Fig. 8 is a block diagram of a vehicle control apparatus according to an exemplary embodiment, as shown in fig. 8, the apparatus 80 may include: an information acquisition module 81, a target assist characteristic determination module 82, a target assist torque determination module 83, and a control module 84, wherein:

the information acquisition module 81 is configured to acquire the vehicle speed of the vehicle and the hand torque received by the steering wheel.

The target assist characteristic determining module 82 is configured to obtain a target assist characteristic corresponding to the vehicle speed from a plurality of assist characteristic curves calibrated in advance, wherein a line segment corresponding to a first hand moment section in the assist characteristic curves is a straight line segment, a line segment corresponding to a second hand moment section in the assist characteristic curves is a curve segment with an upward opening, a maximum value of the first hand moment section is equal to or smaller than a minimum value of the second hand moment section, and the assist characteristic curves represent a mapping relationship between hand moment and assist moment.

The target assist torque determination module 83 is configured to determine a target assist torque based on the hand torque and the target assist characteristic.

A control module 84 configured to adjust the steering wheel torque to the target torque.

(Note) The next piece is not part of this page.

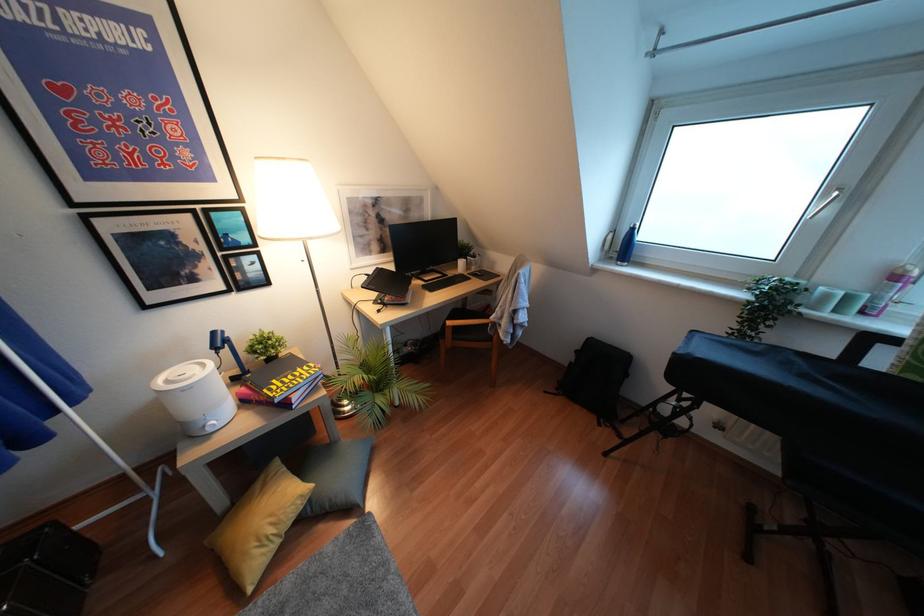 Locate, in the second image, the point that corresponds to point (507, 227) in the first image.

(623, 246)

In some embodiments, the apparatus 80 further comprises:

the measuring module is configured to acquire a plurality of hand moments measured by the vehicle under a plurality of steering angles for each of a plurality of preset vehicle speeds, wherein the hand moments are in one-to-one correspondence with the steering angles;

a first hand torque section determination module configured to determine the first hand torque section from hand torques corresponding to steering angles smaller than a specified steering angle among the plurality of hand torques;

and the second hand torque section module is configured to determine the second hand torque section according to the hand torque corresponding to the steering angle which is larger than or equal to the designated steering angle in the hand torque.

In some embodiments, the apparatus 80 further comprises:

the moment acquisition module is configured to acquire a maximum assisting moment and a maximum hand moment of the vehicle at each of a plurality of preset vehicle speeds.

And a straight line slope determining module configured to determine a straight line slope of the straight line segment based on the maximum assist torque and the maximum hand torque.

And determining the expression of the straight line segment based on the slope of the straight line and the minimum value and the maximum value of the first hand moment interval.

In some embodiments, the line slope determination module is specifically configured to: calculating the quotient of the maximum torque and the maximum hand torque to obtain a reference slope; and correcting the reference slope through a preset correction value to obtain the linear slope, wherein the linear slope is smaller than the reference slope.

In some embodiments, the straight line slope determination module is specifically further configured to: calculating the sum of the preset correction value and the maximum hand torque to obtain a corrected maximum hand torque; and calculating the quotient of the maximum torque and the corrected maximum hand torque to obtain the slope of the straight line.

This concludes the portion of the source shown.